Prostitution scheint eine wesentliche marktwirtschaftliche Antwort
auf die Notstände in unserer Szene und auch
in den Randbereichen unserer Szene zu sein.
In größeren Städten gibt es Einrichtungen zur
Betreuung von Strichern, da deren Leben auch nicht gerade einfach
ist. Doch dieses Thema sparen wir hier mal aus.

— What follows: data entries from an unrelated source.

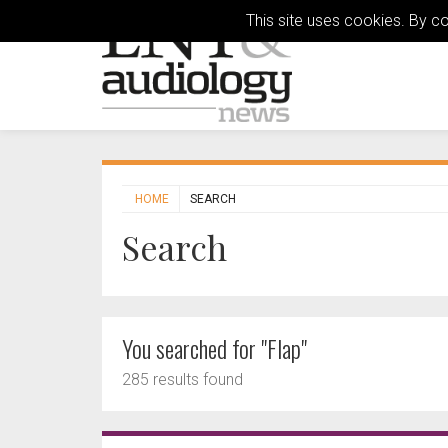
This site uses cookies. By c
HOME
SEARCH
Search
You searched for "Flap"
285 results found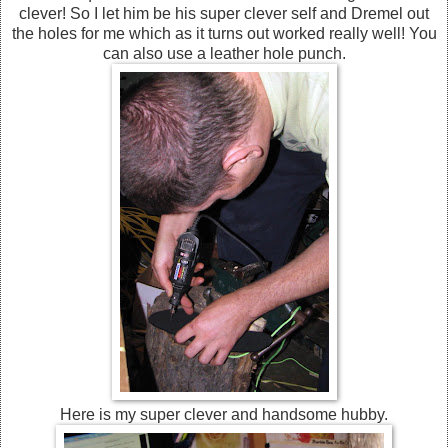
clever! So I let him be his super clever self and Dremel out
the holes for me which as it turns out worked really well! You
can also use a leather hole punch.
Here is my super clever and handsome hubby.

Unsere Szene ist nicht mit der Bewegung identisch, sie ist überwiegend
marktwirtschaftlich organisiert und bietet im wesentlichen das,
wonach ein Bedarf ist.
Die Lesbenszene ist weit kleiner als die Schwulenszene, wie uns
gesagt wird, verzichten viele Lesben, nanchdem sie eine Freundin
gefunden haben, auf die Szene, weil sie vermeiden wollen, dass
ihre Freundin angebaggert wird.
Die Schwulenszene ist größer als die Lesbenszene,
weil viele Schwule in Beziehung trotzdem nach dem Mann für
die Nacht suchen. Hier treffen sie dann solche Männer, die
in heterosexuellen Beziehungen leben. Ind Saunen und Parks, in
Kneipen und Diskotheken usw.
Aber die Szene vermittelt auch eine Art Heimatgefühl, wo
man unter Leuten ist, die auch lesbisch oder schwul leben, sofern
man über Sexkontakte hinaus Interessen pflegt. (js/rs)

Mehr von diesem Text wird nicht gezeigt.